- Input records:
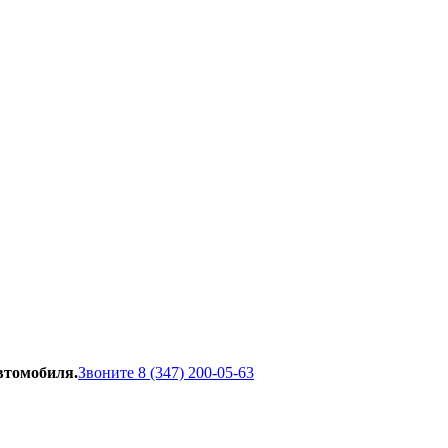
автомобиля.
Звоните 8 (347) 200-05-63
---
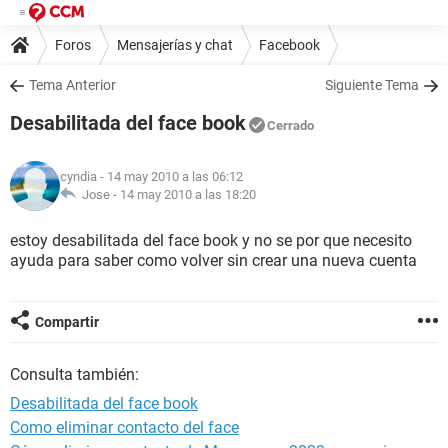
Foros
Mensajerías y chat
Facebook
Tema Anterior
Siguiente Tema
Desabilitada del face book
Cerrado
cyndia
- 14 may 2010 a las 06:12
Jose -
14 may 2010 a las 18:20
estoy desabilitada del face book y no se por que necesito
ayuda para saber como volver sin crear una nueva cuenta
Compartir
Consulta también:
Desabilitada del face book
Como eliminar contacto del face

- Your task:
In the listing above, find the line containing "14 may 2010 a las 18:20" and the line containing "Como eliminar contacto del face", then retype both and every line between them exactly, with nothing else.

- Worked solution:
14 may 2010 a las 18:20
estoy desabilitada del face book y no se por que necesito
ayuda para saber como volver sin crear una nueva cuenta
Compartir
Consulta también:
Desabilitada del face book
Como eliminar contacto del face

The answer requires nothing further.